Kelleher, Michael Joseph (1937–98), psychiatrist, was born 11 September 1937 at St Patrick's Place, Cork, one of six children, two girls and four boys, of Denis Patrick Kelleher, manager in an insurance company, and Sophie Kelleher (née Köss). Educated locally, he entered UCC where he graduated MB, B.Ch., BAO, with honours, in 1963. During his undergraduate years he took time from studying to spend two years in the Dominican order before returning to complete his medical training. Having graduated in medicine, he elected to take a degree in science at UCC and was awarded the B.Sc. with honours in 1966.

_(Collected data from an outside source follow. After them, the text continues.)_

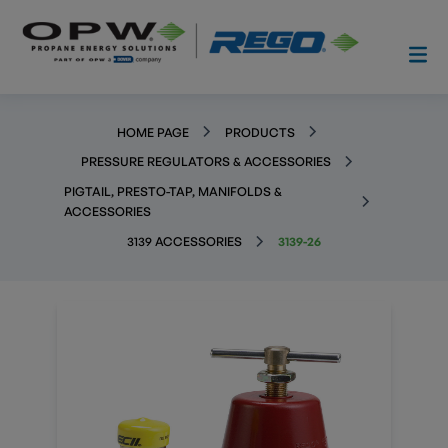
HOME PAGE
PRODUCTS
PRESSURE REGULATORS & ACCESSORIES
PIGTAIL, PRESTO-TAP, MANIFOLDS &
ACCESSORIES
3139 ACCESSORIES
3139-26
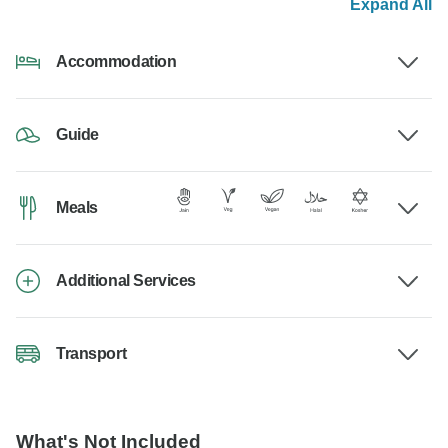
Expand All
Accommodation
Guide
Meals
Additional Services
Transport
What's Not Included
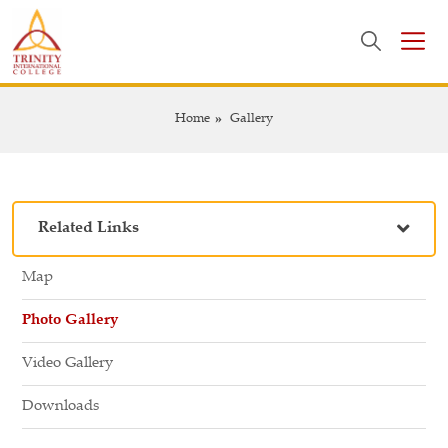
Home
Gallery
Related Links
Map
Photo Gallery
Video Gallery
Downloads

After graduating Kelleher moved to England and worked at the Bethlem Royal and Maudsley Hospital in London (1966–76). There he completed postgraduate studies in psychiatry with some of the pre-eminent practitioners in the subject; he gained his M.Phil. in 1970 from University College London and his MD from the NUI the following year. His reputation was well established early in his career and he was assistant director (UK division) of the influential US/UK Diagnostic Project Group (1971–6). Later he became an honorary consultant at the Maudsley (1975–6) and lectured at the Institute of Psychiatry of London university (1972–4 and 1975–6).
Kelleher returned to Cork in 1976 to take up a position as clinical director of the Cork North Lee Hospital, based at St Anne's Hospital. There he met and worked with Dr Maura Daly and developed an interest in suicide research – formerly a taboo subject in Ireland – which would occupy him for the remainder of his career. On the basis of his training at the Maudsley, he was invited to take a sabbatical at the University of Heidelberg, where he assisted in setting up the Zentralinstitut für Seelische Gesundheit at Manheim (1977–8). Back in Cork in 1978, his workload increased when he was appointed clinical director of psychiatric services for the southern health board as well as visiting psychiatrist at the Mercy, Bon Secours, and Shanakiel hospitals and the South Infirmary. Regarded by students as a gifted teacher, he lectured in clinical psychiatry to nurses and medical students at his alma mater and was a member of the ethics committee of the Cork teaching hospitals group.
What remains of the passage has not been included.